The editor does not have to care about XML. The ODT files of the mentioned word processors are zipped xml files.

We recommend the above mentioned wordprocessors Staroffice, OpenOffice, NeoOffice und LibreOffice. Of course you can use other programs as long as their files can be imported into the forementioned.

This kind of text mark-up can easily be applied to other projects, where old manuscripts have to be prepared for an electronic reuse, since the mark-up is done quickly with the Fill Format Mode like with a text marker.

Synoptic Text Editions

Three independent files are used for the internet presentation of synoptic texts (cf sample files):

- Introduction ( ..._in.odt)

- Transliteration ( ..._tx.odt)

- Translation (..._ DE-tr.odt, ..._IT-tr.odt etc.)

Each textgroup contains its own bibliography and table of content.

The Introduction

The example file „Vorlage-Intro“ contains the necessary formats and is almost self explaining.

First to be filled:

- Title

- CTH no. (resp. the textno. under which all exemplars of a composition are registered).

The second section gives the fragments that belong to each exemplar.

The third sections reports the history of the reception and reconstruction of the texts as well as the editors.

This section can be followed by an overview of the content as text or in tabulary form.

Finally the introductory file has to be saved as „CTH nnn_in“, e.g. CTH 234.II.4_in.

The parts of a text exemplar may be differenciated by indices, e.g. A2..

The Transliteration

The file „Vorlage-Translit“ comprises the styles.

We recommend to let the cursor rove the text in order to study the usage of the paragraph and character styles.

The table can be expanded by insertion of rows (Table → Insert → Rows) or by proceding with TAB.
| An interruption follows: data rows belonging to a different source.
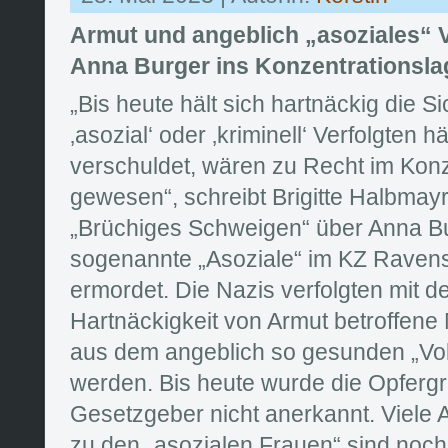
Armut und angeblich „asoziales“ 
Anna Burger ins Konzentrationsla
„Bis heute hält sich hartnäckig die Si
‚asozial‘ oder ‚kriminell‘ Verfolgten h
verschuldet, wären zu Recht im Konz
gewesen“, schreibt Brigitte Halbmay
„Brüchiges Schweigen“ über Anna Bu
sogenannte „Asoziale“ im KZ Raven
ermordet. Die Nazis verfolgten mit d
Hartnäckigkeit von Armut betroffene 
aus dem angeblich so gesunden „Volk
werden. Bis heute wurde die Opfer
Gesetzgeber nicht anerkannt. Viele
zu den „asozialen Frauen“ sind noch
Here the selected paragraph style is Hittite text. The non-Hittite passages only have to be marked up.

The Hittite text automatically appears as italics and the text is inambiguously identified as Hittite. One must NOT mark each Hittite word with the character style AO:Hittite, which is only applied in context, where the paragraph itself is not marked as Hittite!

Only determinatives, line nos., logograms etc. have to be marked up.
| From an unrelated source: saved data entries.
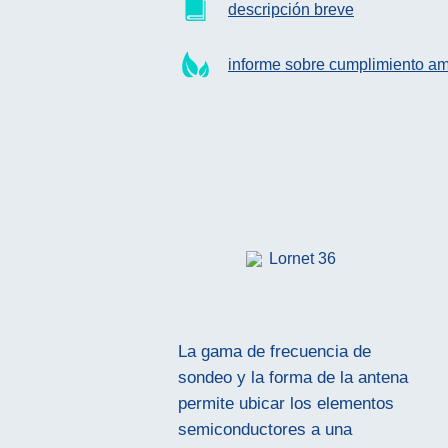
descripción breve
informe sobre cumplimiento am
La gama de frecuencia de
sondeo y la forma de la antena
permite ubicar los elementos
semiconductores a una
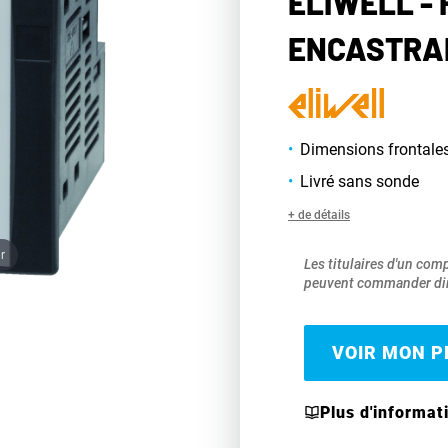
ELIWELL -
ENCASTRAB
Dimensions frontales
Livré sans sonde
+ de détails
r
Les titulaires d'un com
peuvent commander dir
VOIR MON PR
Plus d'informat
Passages of a text in another language are marked with the appropriate language style for paragraphs, e.g. Hurrian in a Hittite ritual, if these passages are clearly separate. The character style AO:Hurrian however, is only used for short inserted or incomplete citations of Hurrian spells or single words.


AO:--index

Markierung von Index-Ziffern NA

AO:--superscr

Markierung von Hochstellungen -ta!-

AO:-LineNrExpl

Markierung der Zeilenangaben

AO:-LIT

Markierung der Literaturangaben (Name Jahr), z.B. Groddek 2009

AO:-Text-Gap

Markierung zusätzlicher Informationen wie z.B. Rasur

AO:Akkadian

Markierung akkadischer Textabschnitte oder Wörter

AO:AkkGRAM

Markierung von Akkadogrammen

AO:Determ.

Markierung von Determinativen

AO:DocSigl

Markierung der Textnummer in den Dokumenten-Überschriften, bei hethitischen Texten die CTH-Nr.

AO:editor

Markierung des Bearbeiters im Inhaltsverzeichnis

AO:Hattian

Markierung hattischer Wörter in Transliteration und Übersetzung

AO:Hittite

Markierung hethitischer Wörter in Übersetzungen

AO:Hurrian

Markierung hurritischer Wörter in Transliteration und Übersetzung

AO:InvNr

Markierung der Textinventarnr. auf der Introseite sowie in Fußnoten (nur z.B. Bo 2030, nicht „+“, „(+)“ o.ä.)

AO:Luwian

Markierung luwischer Wörter in Transliteration und Übersetzung

AO:Numeral.

Markierung von Zahlen

AO:Sumerian

Markierung sumerischer Textabschnitte oder Wörter

AO:SumGRAM

Markierung von Sumerogrammen

AO:TxtPubl

Markierung der Textpublikation auf der Introseite sowie in Fußnoten (nur z.B. KUB 29.1, nicht „+“, „(+)“ o.ä.)

AO:CTH-Link

Markierung von CTH-Nr. in Fußnoten

Please note:

  • When copying text from elder files (e.g. Word) it might be necessary to save them as Unicode texts first.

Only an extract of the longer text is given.